Not my finest hour...

So things seem to be going well for everyone but me. while I am very happy for them I can't help but examine my own situation and feel bummed. Please don't think I am an awful friend, I just can't help being a bit sad. First congrats must go out to Tara, she finally saw those two little pink lines. I'm very happy for your girl, the baby dust must have stuck well! Also, another friend TeawithFrodo seems to be having good signs all over the place though holding a collective breath until she finds out for certain tomorrow. (Crossing fingers for ya!!) 
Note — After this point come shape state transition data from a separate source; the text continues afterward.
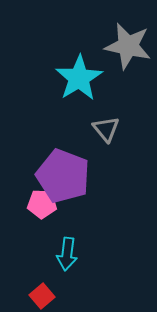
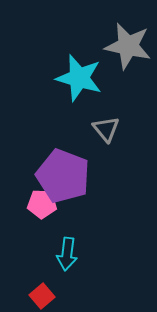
cyan star: rotated 24 degrees counterclockwise
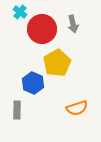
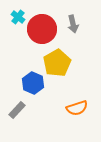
cyan cross: moved 2 px left, 5 px down
gray rectangle: rotated 42 degrees clockwise
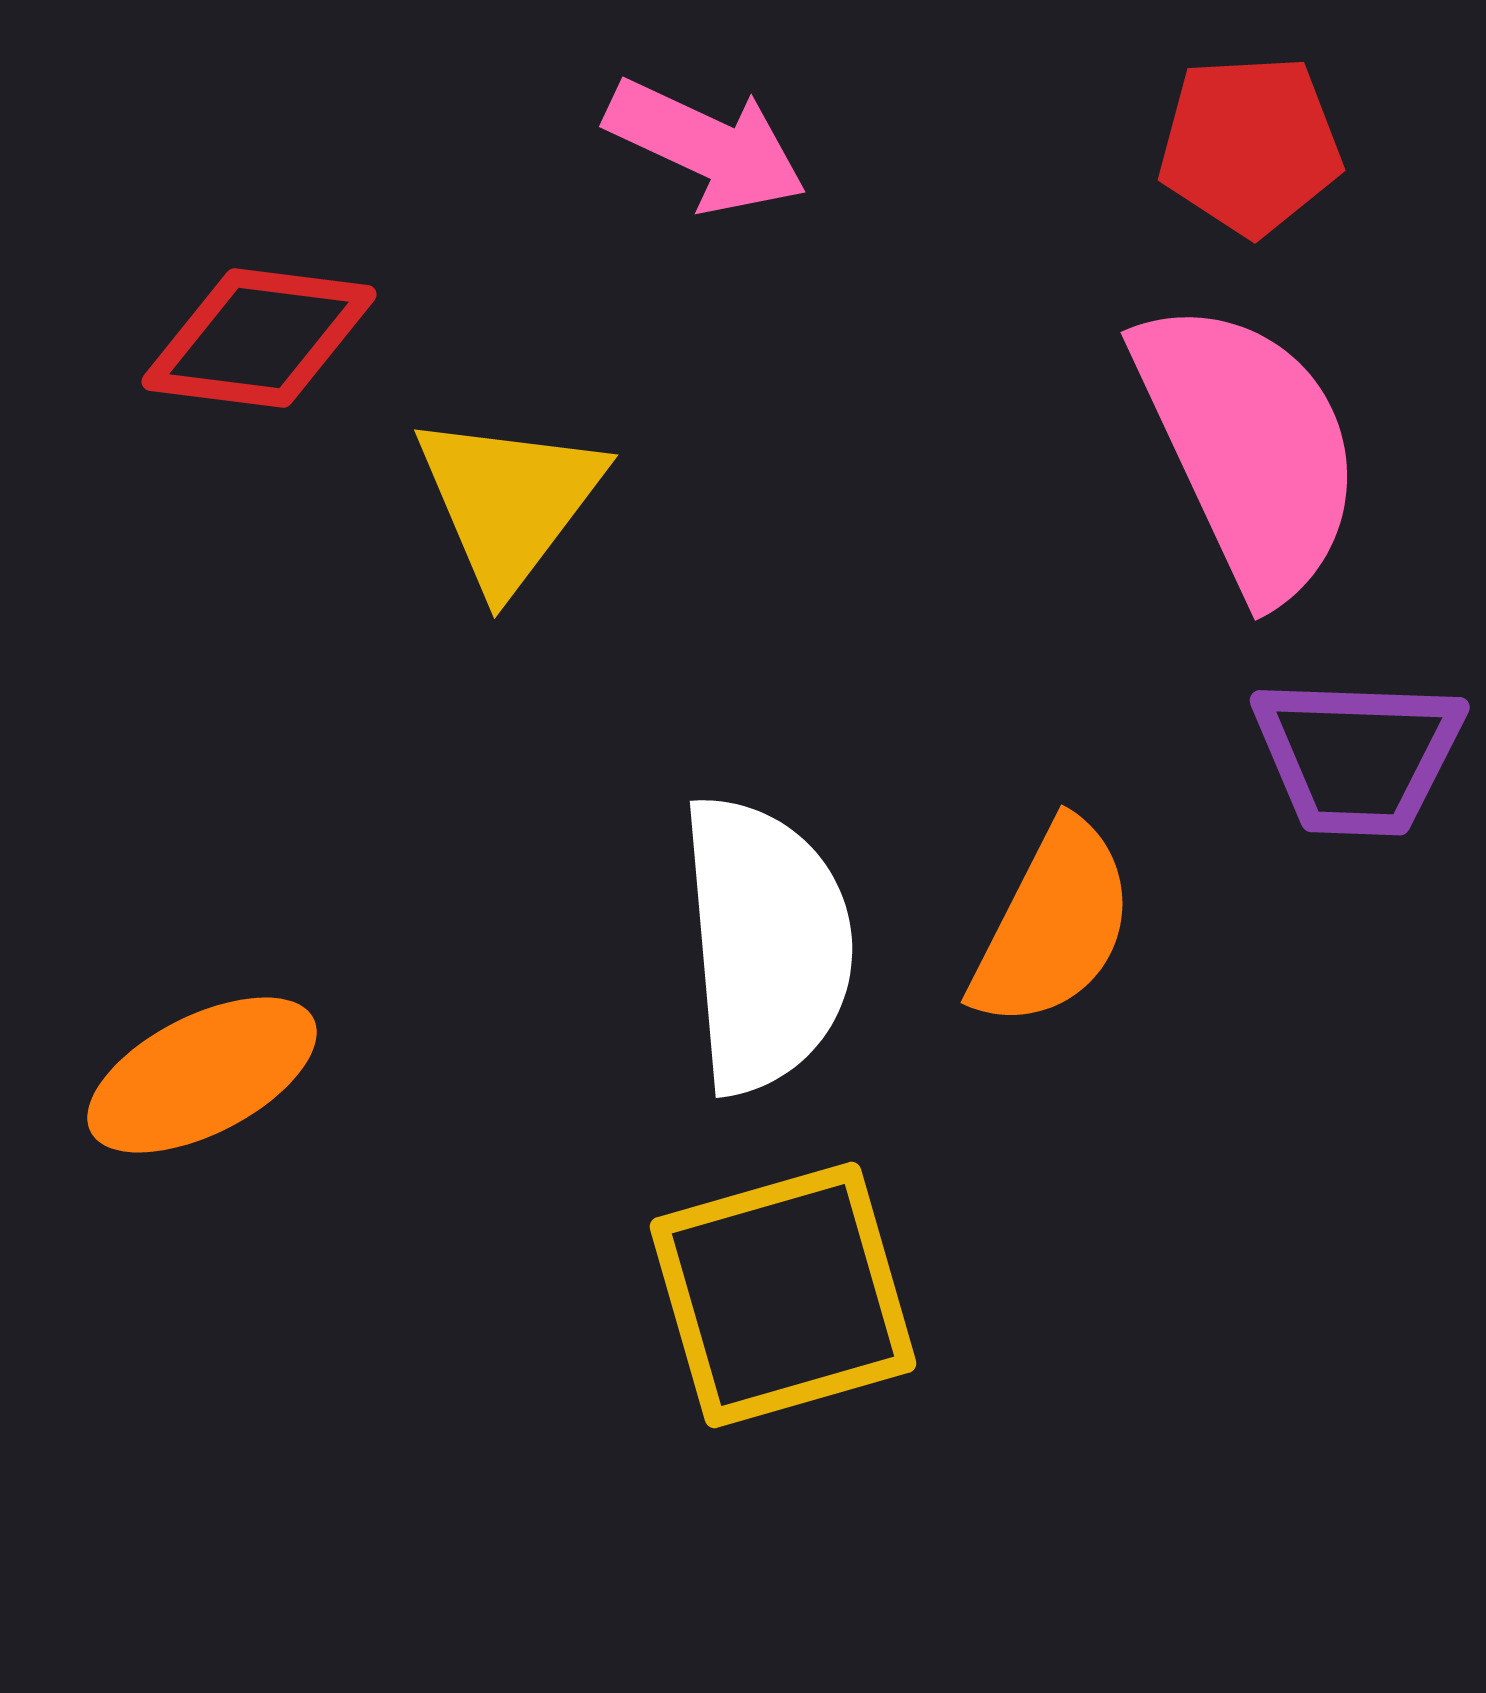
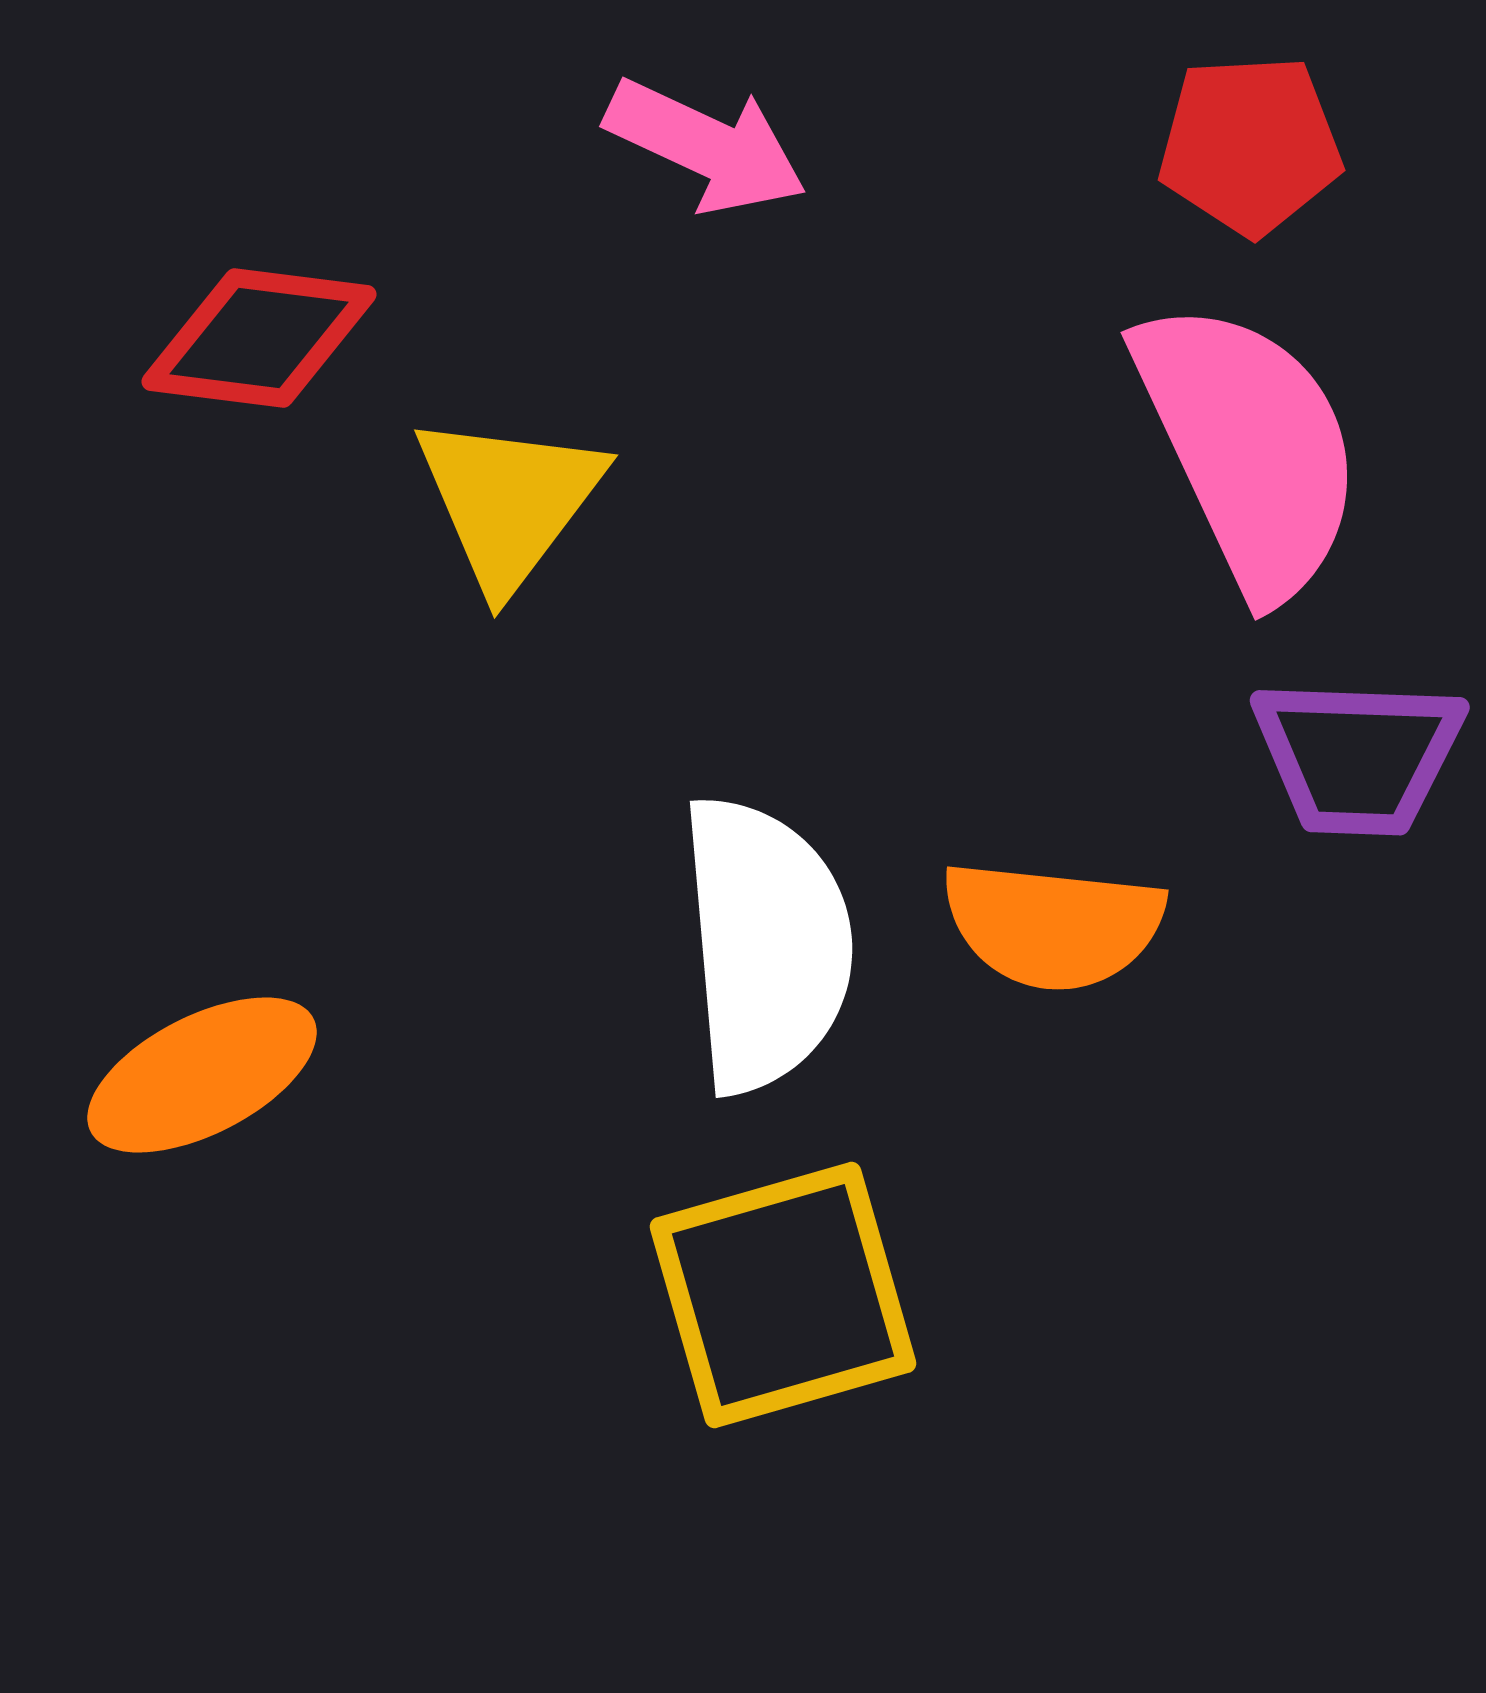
orange semicircle: rotated 69 degrees clockwise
So yes, good news all around. Of course now I'm feeling very mopey and left out. I'll get over it. I am Queen of rationalizing things and if this isn't our month too then it is just as well, it'll give me time to get in touch with an Endo and see if I can't drop a little weight before packing on some pregnancy pounds. I also signed up for the gym today and have my first of two free personal training sessions tomorrow. So yes, skinny me here I come! (Oh if only I was truly this positive...) 
I'm also a bit bummed due to the job front. I saw what appeared to be a easy job-answering phones and answering emails and faxes for a start-up. It was $8/hour which I didn't love but figured for such an easy job something would be better than nothing. they also promised bonuses and raises as the company progressed and got stronger. Great right!? Wrong. I got an email back telling me that this position would be a huge step down for me and that they'd keep me on file if anything else opened up. WTF?! I truly can not win! No one wants to hire me, I can't get pregnant, and my body won't even function normally. I feel like a freak. :( 

It's just not a great day. Sorry all.

3 comments:

xxxxxxxxxxxxxxxxxxxxxx said...

Oh, hun! That is truly frustrating, I know (sort of) how you're feeling here. It's tough to see everyone around you having what you want... and seemingly having it so easily, to boot.

Keep looking, you'll find that job, see those two pink lines, and that number on the scale will just keep on goin' down until then!

Much Love :)

TeawithFrodo said...

ugh, I remember when everyone around me was having everything go right for them...
and the stupid shit that came out of their mouths "Maybe you need more vitamins" Someone told me that lack of folic acid was my problem.

man...it's 4:45am and I'm up...
my abdomen is sore, my butt is sore from the shots...
it hasn't been an easy road...and I'm hoping yours is easier then this.

Tara said...

Thank you so much for the congrats girl. that was very sweet of you.

So will you be testing on the 1st? You may have read in my last journal entry before I found out, that we were going to give up for a few months then try again - but then it just happened. So stay positive even though I know how hard that can be at times.